> **WHAT IS EXPECTED**: Gather each line in the entries that includes the string "Today".

########

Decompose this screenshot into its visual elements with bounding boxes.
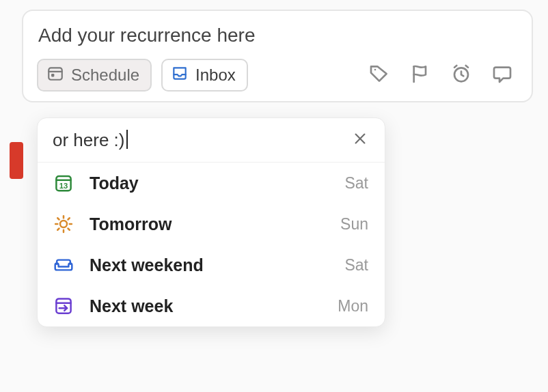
svg-rect-19 bbox=[56, 298, 70, 313]
svg-rect-0 bbox=[49, 68, 62, 79]
red-accent-tab bbox=[10, 142, 23, 179]
svg-line-15 bbox=[57, 218, 59, 219]
svg-line-17 bbox=[57, 229, 59, 230]
sun-icon bbox=[53, 213, 74, 235]
schedule-dropdown: or here :) 13 Today S bbox=[37, 117, 385, 327]
flag-button[interactable] bbox=[405, 61, 436, 89]
reminder-button[interactable] bbox=[446, 61, 477, 89]
dropdown-item-label: Next week bbox=[90, 296, 323, 316]
dropdown-item-hint: Sat bbox=[344, 256, 368, 275]
dropdown-item-hint: Sat bbox=[344, 174, 368, 193]
inbox-chip-label: Inbox bbox=[195, 66, 236, 85]
comment-button[interactable] bbox=[487, 61, 518, 89]
dropdown-item-label: Tomorrow bbox=[90, 214, 325, 234]
calendar-13-icon: 13 bbox=[53, 172, 74, 194]
dropdown-item-label: Next weekend bbox=[90, 255, 329, 275]
dropdown-item-hint: Mon bbox=[338, 297, 368, 316]
schedule-chip-label: Schedule bbox=[71, 66, 139, 85]
dropdown-item-label: Today bbox=[90, 173, 329, 193]
couch-icon bbox=[53, 254, 74, 276]
tag-icon bbox=[368, 63, 390, 87]
svg-text:13: 13 bbox=[59, 182, 68, 190]
dropdown-item-tomorrow[interactable]: Tomorrow Sun bbox=[38, 204, 385, 244]
dropdown-item-next-week[interactable]: Next week Mon bbox=[38, 285, 385, 326]
svg-point-3 bbox=[374, 69, 376, 71]
tag-button[interactable] bbox=[364, 61, 395, 89]
close-icon bbox=[353, 131, 368, 149]
task-card: Add your recurrence here Schedule bbox=[22, 10, 533, 102]
arrow-box-icon bbox=[53, 295, 74, 317]
text-caret bbox=[126, 130, 128, 149]
inbox-chip[interactable]: Inbox bbox=[161, 59, 248, 92]
comment-icon bbox=[491, 63, 513, 87]
svg-line-16 bbox=[68, 229, 70, 230]
task-toolbar: Schedule Inbox bbox=[37, 59, 518, 92]
dropdown-search-input[interactable]: or here :) bbox=[53, 130, 348, 151]
dropdown-search-value: or here :) bbox=[53, 130, 125, 150]
svg-rect-2 bbox=[51, 74, 54, 76]
dropdown-item-today[interactable]: 13 Today Sat bbox=[38, 163, 385, 204]
schedule-chip[interactable]: Schedule bbox=[37, 59, 152, 92]
inbox-icon bbox=[171, 64, 189, 86]
svg-point-10 bbox=[60, 221, 67, 227]
alarm-clock-icon bbox=[450, 63, 472, 87]
flag-icon bbox=[409, 63, 431, 87]
dropdown-item-next-weekend[interactable]: Next weekend Sat bbox=[38, 244, 385, 285]
calendar-icon bbox=[46, 64, 64, 86]
dropdown-clear-button[interactable] bbox=[348, 128, 372, 152]
dropdown-search-row: or here :) bbox=[38, 118, 385, 162]
dropdown-item-hint: Sun bbox=[340, 215, 368, 234]
svg-line-18 bbox=[68, 218, 70, 219]
task-title-input[interactable]: Add your recurrence here bbox=[37, 20, 518, 59]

########

> **RESPONSE BELOW**:
schedule-dropdown: or here :) 13 Today S bbox=[37, 117, 385, 327]
dropdown-item-label: Today bbox=[90, 173, 329, 193]
dropdown-item-today[interactable]: 13 Today Sat bbox=[38, 163, 385, 204]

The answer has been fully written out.